4-Step Algorithm
The core design limits us to transform sizes which can fit within on-chip FPGA RAM resources. To break this limit we use the well known 4-step algorithm as described in this paper. An OCaml reference implementation is provided in our repository.
The idea is to break the large transform into lots of smaller transforms. Let’s consider our target transform size of $2^24$. We first reformulate the input data as a $2^12 x 2^12$ matrix in row major order.

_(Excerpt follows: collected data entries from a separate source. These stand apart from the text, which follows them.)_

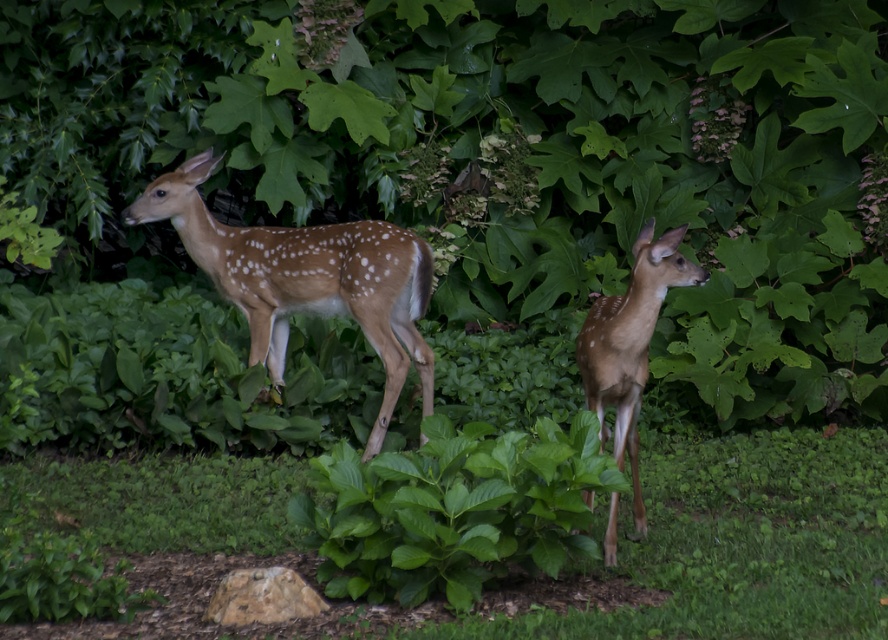 Does brown speckled fur at center have a greater width compared to brown matte/deer at center?

Yes.

Can you confirm if brown speckled fur at center is positioned to the left of brown matte/deer at center?

Correct, you'll find brown speckled fur at center to the left of brown matte/deer at center.

The height and width of the screenshot is (640, 888). I want to click on brown speckled fur at center, so click(306, 280).

Between point (823, 214) and point (659, 518), which one is positioned behind?

The point (823, 214) is more distant.

How much distance is there between green leafy tree at center and green leafy grass at center?

They are 7.61 meters apart.

Is point (680, 129) farther from viewer compared to point (706, 611)?

Yes, it is behind point (706, 611).

I want to click on green leafy tree at center, so click(x=498, y=154).

Does green leafy grass at center appear under brown matte/deer at center?

Correct, green leafy grass at center is located below brown matte/deer at center.

Does point (821, 528) lie behind point (628, 324)?

Yes, point (821, 528) is farther from viewer.

The width and height of the screenshot is (888, 640). Identify the location of green leafy grass at center. (744, 541).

The following steps are then performed:
- Perform $2^12$ NTTs on each column.
- Multiply each element of the matrix at location $(i,j)$ by $ω^(i.j)$, where $ω$ is the appropriate root of unity of the transform size.
- Perform $2^12$ NTTs on each row.
- Transpose the result.
The required NTT transform can now easily fit within on-chip FPGA RAM resources, so long as we can store the complete matrix in external memory and access it efficiently.
Performance
Using the Cooley-Tukey FFT algorithm, a transform of size $2^24$ requires $2^24 log_{2} 2^24 = 402,653,184$ operations.
The 4-step algorithm performs $2 . 2^12$ smaller NTT transforms, each of size $2^12$. This works out to the same number of $402,653,184$ operations as directly computing a $2^24$ transform. However, we must add to this a further $2 . 2^24$ operations to perform the scaling operation (the scaling requires 2 multiplications—one to scale the coefficient, the other to update the scaling factor).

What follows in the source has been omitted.